What the exercise asks: Lines with the word "Orecchini" in them are the ones to copy from the records.

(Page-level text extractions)
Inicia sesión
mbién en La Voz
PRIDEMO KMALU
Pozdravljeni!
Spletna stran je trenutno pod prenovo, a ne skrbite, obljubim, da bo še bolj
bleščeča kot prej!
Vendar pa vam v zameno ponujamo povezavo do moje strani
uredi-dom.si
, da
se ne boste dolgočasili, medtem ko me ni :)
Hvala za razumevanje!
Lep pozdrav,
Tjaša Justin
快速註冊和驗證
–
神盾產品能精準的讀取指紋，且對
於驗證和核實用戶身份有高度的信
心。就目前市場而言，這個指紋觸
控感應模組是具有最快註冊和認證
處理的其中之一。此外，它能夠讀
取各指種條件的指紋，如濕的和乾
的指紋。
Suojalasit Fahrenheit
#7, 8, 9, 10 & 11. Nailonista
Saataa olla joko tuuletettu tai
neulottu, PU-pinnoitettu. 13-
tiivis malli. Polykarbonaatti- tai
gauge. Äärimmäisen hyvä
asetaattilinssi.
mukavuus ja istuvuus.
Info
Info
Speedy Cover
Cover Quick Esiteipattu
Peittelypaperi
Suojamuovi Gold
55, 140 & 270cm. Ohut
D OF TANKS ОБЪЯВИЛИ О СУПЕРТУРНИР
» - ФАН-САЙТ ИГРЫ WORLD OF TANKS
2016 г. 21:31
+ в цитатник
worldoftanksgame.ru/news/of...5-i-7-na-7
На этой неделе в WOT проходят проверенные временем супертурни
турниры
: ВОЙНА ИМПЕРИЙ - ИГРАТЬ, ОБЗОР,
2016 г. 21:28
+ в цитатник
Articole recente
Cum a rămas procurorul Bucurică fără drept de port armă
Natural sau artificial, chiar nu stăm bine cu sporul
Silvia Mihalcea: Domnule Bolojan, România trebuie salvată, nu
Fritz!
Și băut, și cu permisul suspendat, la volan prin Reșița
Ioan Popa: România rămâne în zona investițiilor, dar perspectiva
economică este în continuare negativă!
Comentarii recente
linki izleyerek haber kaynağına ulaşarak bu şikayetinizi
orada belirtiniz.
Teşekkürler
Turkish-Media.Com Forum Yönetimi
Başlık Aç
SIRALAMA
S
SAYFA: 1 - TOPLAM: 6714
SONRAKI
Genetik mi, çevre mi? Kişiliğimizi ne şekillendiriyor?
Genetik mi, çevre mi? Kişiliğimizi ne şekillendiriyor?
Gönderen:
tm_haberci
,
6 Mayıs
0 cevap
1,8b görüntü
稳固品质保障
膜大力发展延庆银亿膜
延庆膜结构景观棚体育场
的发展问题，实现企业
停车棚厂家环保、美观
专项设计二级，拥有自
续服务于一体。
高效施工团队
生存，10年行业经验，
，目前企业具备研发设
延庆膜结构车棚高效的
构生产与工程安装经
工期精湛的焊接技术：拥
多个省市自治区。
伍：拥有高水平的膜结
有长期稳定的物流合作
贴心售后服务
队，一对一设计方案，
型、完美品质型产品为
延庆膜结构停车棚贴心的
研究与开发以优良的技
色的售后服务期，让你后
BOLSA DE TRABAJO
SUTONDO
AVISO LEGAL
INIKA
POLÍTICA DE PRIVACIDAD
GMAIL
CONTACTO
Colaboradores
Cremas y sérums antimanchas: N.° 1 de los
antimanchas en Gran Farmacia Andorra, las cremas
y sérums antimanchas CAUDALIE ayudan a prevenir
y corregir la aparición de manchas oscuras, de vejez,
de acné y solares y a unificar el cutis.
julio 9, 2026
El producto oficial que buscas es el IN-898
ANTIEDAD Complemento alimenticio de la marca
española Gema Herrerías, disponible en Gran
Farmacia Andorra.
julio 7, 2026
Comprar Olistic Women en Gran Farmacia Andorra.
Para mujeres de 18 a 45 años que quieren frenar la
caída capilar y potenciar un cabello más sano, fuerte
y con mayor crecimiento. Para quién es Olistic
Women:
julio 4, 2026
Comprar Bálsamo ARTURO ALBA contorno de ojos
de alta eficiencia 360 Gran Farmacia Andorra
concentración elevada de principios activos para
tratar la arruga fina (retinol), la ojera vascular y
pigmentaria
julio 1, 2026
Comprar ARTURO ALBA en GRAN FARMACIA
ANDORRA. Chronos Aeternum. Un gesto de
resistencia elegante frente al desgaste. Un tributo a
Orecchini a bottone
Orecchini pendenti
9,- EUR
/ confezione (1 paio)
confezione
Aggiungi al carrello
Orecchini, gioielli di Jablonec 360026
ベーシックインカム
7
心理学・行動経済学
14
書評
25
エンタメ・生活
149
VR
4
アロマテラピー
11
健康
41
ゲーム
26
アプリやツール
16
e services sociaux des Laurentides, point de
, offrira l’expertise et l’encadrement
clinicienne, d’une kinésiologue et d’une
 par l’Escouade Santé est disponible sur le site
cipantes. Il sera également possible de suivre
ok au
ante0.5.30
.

==

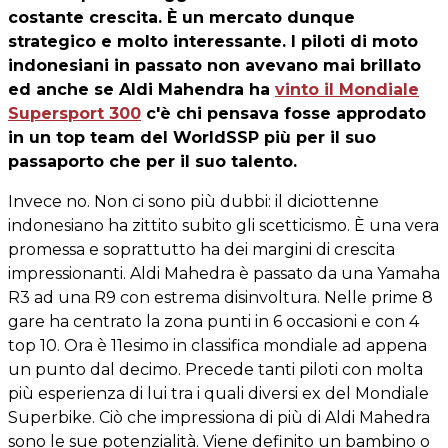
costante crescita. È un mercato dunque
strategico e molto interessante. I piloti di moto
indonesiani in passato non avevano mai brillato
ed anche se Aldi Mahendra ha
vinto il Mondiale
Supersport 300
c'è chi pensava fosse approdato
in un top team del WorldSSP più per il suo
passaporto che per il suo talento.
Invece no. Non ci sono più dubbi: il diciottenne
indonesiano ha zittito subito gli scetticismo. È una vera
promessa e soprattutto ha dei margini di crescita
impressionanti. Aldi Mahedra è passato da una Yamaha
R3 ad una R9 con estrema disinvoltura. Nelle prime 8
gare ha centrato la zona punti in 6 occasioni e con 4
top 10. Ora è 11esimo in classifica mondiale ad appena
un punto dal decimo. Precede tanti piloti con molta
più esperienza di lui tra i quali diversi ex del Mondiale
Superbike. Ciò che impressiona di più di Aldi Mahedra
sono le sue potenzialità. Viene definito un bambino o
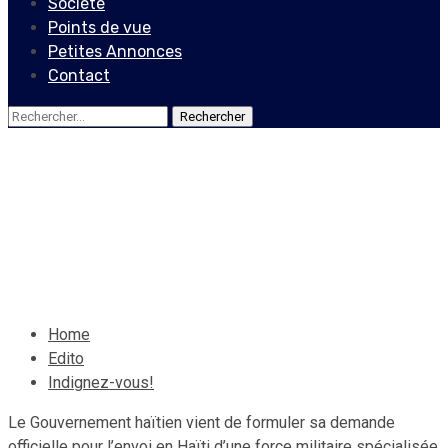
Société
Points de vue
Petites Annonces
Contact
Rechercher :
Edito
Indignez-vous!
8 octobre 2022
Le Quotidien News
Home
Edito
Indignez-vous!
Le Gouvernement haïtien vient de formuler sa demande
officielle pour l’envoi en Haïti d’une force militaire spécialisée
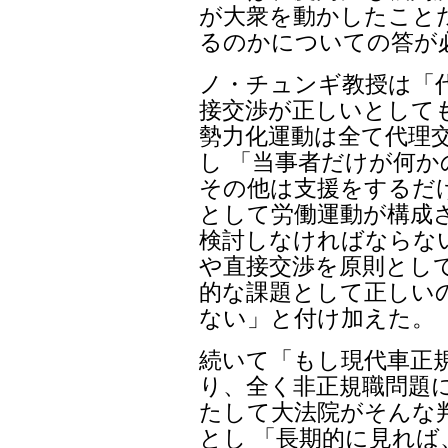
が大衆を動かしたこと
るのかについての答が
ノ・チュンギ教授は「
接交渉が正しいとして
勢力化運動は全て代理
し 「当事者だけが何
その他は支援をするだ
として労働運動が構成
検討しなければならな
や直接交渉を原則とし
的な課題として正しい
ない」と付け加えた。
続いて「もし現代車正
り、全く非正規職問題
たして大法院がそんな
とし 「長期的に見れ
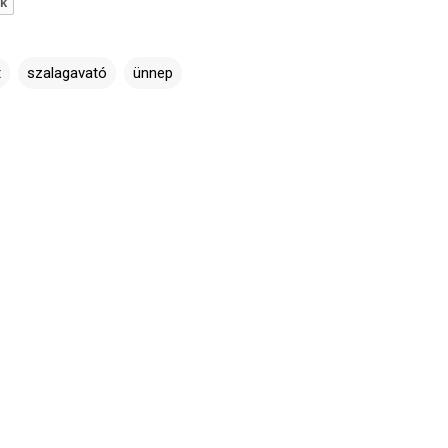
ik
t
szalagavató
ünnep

---

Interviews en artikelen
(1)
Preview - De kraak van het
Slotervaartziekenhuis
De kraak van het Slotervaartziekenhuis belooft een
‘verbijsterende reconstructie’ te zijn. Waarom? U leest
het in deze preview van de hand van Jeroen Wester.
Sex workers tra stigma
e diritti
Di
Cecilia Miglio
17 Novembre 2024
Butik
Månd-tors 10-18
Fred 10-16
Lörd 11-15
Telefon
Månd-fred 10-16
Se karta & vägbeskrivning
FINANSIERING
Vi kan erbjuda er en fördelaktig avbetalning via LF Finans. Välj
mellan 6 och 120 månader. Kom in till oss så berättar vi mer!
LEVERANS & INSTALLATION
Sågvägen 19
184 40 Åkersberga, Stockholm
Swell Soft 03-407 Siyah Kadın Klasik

Reply to the task:
Orecchini a bottone
Orecchini pendenti
Orecchini, gioielli di Jablonec 360026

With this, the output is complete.